The results presented in this paper do not hold for all forms of the general erosion formulations (16) and (17) with arbitrary t or z dependence. It depends on the exact formulation if the same qualitative results hold. We will not go into the effect of choosing any particular form of these general erosion formulations, as there is not one standard form other than Partheniades’ formulation, which is used throughout this paper. The purpose of this section is to show that the same methods applied in this paper can be applied to study many forms of the erosion formulation. This mainly requires a suitable redefinition of \(\tilde {E}\). We will illustrate how one may determine \(\tilde {E}\) and the existence of a bifurcation point in this case by a simple example.

Consider a stationary flow forced by a constant water level slope. Let the critical shear strength increase with depth, e.g. due to consolidation, and let the erosion be described by Eq. 16 with n = 1. The condition for the equilibrium near-bed concentration of Eq. 11 is modified to
$$(1-\phi_{\text{bed}})^{m}\phi_{\text{bed}} = \frac{M}{w_{s,0}c_{\text{gel}}}\left(\frac{\tau}{\tau_{c}(\tilde{z})}-1\right). $$
Reordering this expression yields
$$ \left((1-\phi_{\text{bed}})^{m}\phi_{\text{bed}} + \frac{M}{w_{s,0}c_{\text{gel}}}\right) \tau_{c}(\tilde{z}) = \underbrace{\frac{M}{w_{s,0} c_{\text{gel}}}\tau}_{\tilde{E}}, $$
where all terms depending on ϕ are on the left-hand side, including τ c , which depends on ϕ through \(\tilde {z}\). Within this formulation, the right-hand side should be considered as the dimensionless erosion parameter, i.e. \(\tilde {E} = \frac {M_{0}}{w_{s,0} c_{\text {gel}}}\tau \). Equation 18 has a bifurcation point if the left-hand side of this expression has a maximum. Whether this is the case depends on the relation between the critical shear stress and ϕbed. If a maximum to the left-hand side of Eq. 18 exists, the results of this paper also hold qualitatively for this erosion formulation. If there is no such maximum, the stable erosion-limited solution branch exists for all values of \(\tilde {E}\). High concentrations can then be attained for erosion-limited conditions and no hysteresis is observed in the transition between low- and high-concentration states.

5.3 Role of flocculation

Fine cohesive sediments are known to flocculate. The size and fall velocity of sediment flocs may differ from that of the primary sediment particles by several orders of magnitude. It is known that the degree of flocculation depends on the concentration of primary particles and shear stress in the water column. Therefore, the flocculation also varies with ϕbed and \(\tilde {E}\) and is expected to modify the equilibrium curves in ϕbed-\(\tilde {E}\) space.

Experiments on flocculation show that the fall velocity of the sediment increases due to flocculation processes, but only up to values of ϕ around 0.1 (see e.g Figure 5.3 of Winterwerp and Van Kesteren 2004, and references therein). For higher volumetric concentrations, hindered settling takes over and dominates the settling velocity.

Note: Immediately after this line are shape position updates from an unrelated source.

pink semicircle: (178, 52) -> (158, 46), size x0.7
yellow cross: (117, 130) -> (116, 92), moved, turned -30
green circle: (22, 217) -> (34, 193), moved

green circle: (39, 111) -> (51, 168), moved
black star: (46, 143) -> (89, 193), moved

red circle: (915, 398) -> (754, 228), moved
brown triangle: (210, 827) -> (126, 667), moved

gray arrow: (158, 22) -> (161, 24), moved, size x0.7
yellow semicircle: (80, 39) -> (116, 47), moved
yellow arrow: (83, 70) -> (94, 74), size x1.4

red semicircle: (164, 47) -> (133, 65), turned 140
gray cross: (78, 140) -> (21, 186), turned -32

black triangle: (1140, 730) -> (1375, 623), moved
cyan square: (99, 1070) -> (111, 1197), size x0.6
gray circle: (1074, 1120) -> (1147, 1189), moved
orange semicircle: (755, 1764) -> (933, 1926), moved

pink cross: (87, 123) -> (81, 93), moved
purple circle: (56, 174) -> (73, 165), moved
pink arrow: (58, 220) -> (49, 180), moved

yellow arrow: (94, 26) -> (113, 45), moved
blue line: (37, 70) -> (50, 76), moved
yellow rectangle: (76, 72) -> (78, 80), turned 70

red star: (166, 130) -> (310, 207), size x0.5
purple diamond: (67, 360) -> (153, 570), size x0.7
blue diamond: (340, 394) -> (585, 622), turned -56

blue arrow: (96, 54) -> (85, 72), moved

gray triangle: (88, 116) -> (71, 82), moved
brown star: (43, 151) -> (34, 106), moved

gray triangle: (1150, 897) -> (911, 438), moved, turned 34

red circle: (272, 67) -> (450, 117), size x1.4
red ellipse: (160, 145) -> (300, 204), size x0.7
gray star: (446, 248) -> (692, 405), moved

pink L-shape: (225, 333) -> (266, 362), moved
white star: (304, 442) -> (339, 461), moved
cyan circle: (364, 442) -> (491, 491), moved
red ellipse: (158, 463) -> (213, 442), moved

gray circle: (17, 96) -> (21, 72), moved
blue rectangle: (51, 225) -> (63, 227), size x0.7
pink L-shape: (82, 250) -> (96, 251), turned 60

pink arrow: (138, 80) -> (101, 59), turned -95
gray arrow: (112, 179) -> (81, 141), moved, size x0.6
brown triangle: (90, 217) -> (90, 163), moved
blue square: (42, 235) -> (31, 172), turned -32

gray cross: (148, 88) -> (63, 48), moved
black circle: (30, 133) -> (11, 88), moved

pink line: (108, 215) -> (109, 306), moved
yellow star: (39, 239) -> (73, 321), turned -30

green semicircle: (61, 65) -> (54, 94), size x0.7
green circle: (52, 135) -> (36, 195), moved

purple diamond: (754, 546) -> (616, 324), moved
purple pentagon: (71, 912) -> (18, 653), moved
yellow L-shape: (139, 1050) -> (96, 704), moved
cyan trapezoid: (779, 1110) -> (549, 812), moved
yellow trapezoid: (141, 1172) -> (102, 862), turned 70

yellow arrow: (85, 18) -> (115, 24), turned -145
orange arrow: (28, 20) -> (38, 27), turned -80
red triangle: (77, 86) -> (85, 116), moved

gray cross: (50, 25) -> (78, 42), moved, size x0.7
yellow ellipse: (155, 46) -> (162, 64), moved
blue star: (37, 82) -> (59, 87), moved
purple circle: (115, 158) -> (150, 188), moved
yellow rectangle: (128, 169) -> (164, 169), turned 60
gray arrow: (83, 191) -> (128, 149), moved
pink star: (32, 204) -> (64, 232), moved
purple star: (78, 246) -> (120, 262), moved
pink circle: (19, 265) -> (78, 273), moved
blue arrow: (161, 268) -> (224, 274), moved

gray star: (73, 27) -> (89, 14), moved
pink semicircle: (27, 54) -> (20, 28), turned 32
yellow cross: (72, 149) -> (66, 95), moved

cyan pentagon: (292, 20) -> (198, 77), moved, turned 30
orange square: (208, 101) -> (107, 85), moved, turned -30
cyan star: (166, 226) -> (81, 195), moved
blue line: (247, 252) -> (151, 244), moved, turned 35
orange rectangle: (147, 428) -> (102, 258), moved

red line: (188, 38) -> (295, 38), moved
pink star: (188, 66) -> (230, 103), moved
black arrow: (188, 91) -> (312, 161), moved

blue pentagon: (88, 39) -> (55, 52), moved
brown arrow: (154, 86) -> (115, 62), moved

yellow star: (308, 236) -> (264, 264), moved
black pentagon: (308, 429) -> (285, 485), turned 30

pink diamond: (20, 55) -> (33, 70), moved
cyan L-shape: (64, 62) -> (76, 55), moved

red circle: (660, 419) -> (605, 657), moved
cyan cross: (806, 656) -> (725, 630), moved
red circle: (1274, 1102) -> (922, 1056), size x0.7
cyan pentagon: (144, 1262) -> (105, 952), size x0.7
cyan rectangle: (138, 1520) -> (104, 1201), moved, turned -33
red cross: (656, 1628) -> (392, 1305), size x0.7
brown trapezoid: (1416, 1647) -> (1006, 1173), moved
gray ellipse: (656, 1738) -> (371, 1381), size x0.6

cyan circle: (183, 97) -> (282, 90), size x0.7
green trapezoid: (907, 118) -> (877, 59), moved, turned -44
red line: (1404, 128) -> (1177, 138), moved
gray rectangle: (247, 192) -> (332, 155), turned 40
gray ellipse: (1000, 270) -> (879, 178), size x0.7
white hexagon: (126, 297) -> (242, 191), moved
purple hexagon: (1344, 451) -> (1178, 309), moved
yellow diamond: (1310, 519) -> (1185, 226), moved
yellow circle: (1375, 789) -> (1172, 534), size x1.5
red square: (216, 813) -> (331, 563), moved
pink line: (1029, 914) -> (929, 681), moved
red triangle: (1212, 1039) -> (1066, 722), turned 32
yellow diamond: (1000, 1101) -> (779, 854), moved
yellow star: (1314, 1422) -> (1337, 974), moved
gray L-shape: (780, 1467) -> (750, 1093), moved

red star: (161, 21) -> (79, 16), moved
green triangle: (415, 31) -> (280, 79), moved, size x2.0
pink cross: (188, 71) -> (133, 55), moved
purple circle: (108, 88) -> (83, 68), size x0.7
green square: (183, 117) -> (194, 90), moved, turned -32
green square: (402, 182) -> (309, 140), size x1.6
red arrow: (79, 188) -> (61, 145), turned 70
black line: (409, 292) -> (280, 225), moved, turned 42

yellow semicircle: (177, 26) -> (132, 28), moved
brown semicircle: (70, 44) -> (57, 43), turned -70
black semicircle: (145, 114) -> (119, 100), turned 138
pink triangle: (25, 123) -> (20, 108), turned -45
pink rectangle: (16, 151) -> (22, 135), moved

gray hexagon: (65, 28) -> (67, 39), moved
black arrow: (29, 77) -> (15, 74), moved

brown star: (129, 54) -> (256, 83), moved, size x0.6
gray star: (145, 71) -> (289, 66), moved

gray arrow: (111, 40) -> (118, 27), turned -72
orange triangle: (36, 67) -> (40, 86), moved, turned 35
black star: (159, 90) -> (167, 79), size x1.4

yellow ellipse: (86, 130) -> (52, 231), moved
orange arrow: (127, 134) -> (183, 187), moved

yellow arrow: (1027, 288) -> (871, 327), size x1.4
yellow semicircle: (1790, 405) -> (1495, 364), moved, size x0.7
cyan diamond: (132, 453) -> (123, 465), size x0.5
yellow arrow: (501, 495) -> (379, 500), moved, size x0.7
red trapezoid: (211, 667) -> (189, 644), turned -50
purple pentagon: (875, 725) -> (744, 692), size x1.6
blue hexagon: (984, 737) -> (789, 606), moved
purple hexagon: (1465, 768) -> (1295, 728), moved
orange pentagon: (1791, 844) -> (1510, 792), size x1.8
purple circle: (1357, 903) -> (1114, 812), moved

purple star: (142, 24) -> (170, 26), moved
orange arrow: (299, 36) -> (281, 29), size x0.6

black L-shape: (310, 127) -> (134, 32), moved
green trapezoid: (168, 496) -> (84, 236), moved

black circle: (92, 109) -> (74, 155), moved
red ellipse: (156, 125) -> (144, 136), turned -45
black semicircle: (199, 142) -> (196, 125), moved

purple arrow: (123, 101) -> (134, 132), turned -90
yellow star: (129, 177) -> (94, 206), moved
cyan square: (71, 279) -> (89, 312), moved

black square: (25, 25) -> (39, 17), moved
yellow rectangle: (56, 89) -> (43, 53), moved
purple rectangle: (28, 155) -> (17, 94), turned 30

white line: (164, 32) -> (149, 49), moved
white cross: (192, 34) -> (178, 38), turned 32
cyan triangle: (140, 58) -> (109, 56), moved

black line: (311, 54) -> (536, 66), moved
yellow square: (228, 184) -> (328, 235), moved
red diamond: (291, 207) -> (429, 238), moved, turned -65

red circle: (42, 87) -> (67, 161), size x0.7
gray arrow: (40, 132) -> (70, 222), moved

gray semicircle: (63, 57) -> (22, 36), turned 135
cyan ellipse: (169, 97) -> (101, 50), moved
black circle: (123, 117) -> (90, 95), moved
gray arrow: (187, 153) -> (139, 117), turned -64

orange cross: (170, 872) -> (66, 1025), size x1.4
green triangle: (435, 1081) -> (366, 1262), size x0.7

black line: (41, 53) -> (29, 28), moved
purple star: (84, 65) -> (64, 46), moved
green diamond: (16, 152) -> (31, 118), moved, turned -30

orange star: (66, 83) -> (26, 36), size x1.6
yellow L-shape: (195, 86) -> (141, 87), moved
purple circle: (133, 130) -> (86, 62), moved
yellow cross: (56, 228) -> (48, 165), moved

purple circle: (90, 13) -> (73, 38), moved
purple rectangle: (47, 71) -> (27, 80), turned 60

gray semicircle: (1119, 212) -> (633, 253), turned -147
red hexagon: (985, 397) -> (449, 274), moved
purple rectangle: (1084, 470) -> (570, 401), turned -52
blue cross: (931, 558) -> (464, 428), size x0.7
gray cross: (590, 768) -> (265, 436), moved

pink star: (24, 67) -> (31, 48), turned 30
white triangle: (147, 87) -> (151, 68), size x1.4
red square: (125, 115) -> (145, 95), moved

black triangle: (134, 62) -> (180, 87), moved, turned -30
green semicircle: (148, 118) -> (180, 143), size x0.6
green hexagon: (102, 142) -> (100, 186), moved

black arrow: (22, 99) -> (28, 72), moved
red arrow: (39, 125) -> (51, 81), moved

Therefore, it is expected that flocculation only modifies the shape of the erosion-limited equilibrium branch in the ϕbed-\(\tilde {E}\) diagram. Taking ws,0 as the settling velocity of flocs at \(\tilde {E}=\tilde {E}_{\text {crit}}\), the unstable branch and \(\tilde {E}_{\text {crit}}\) are hardly affected by flocculation. Flocculation is therefore not expected to have any important implications for the results found in this paper.

5.4 Necessity of hindered settling to reproduce high concentrations

The theory developed in this work helps to explain why some estuaries and coastal systems can support very high suspended sediment concentrations, while the bed shear stress is not particularly high. Here, we demonstrate this using two examples. The first is of the Amazon shelf, with concentrations of more than 100 g/l (Kineke and Sternberg 1995), while the average bed shear stresses are estimated by model studies to be of the order of 1 Pa (Gabioux et al. 2005). The second example is the Ems River, where concentrations of over 30 g/l have been observed (Talke et al. 2009), while bed shear stresses are up to 2 Pa (Van Maren et al. 2015). We compute the order of magnitude of the tide-averaged dimensionless erosion parameter for these systems, using its definition (11). The erosion parameter M is a calibration parameter in most models. The critical bed shear stress τ c can be measured, but has a significant measurement uncertainty and natural variability. However, both parameters have a well-established range of typical values. We estimate M to be of the order of 10− 4 − 10− 3 g/l m/s and τ c in the range 10− 1 − 101 Pa (see, e.g. Partheniades 2010). We assume a typical order of magnitude of the settling velocity of 1 mm/s and cgel of 100 g/l. For the Amazon shelf and the Ems River, this means that typical values of \(\langle \tilde {E}\rangle \) are 10− 3 to 10− 1.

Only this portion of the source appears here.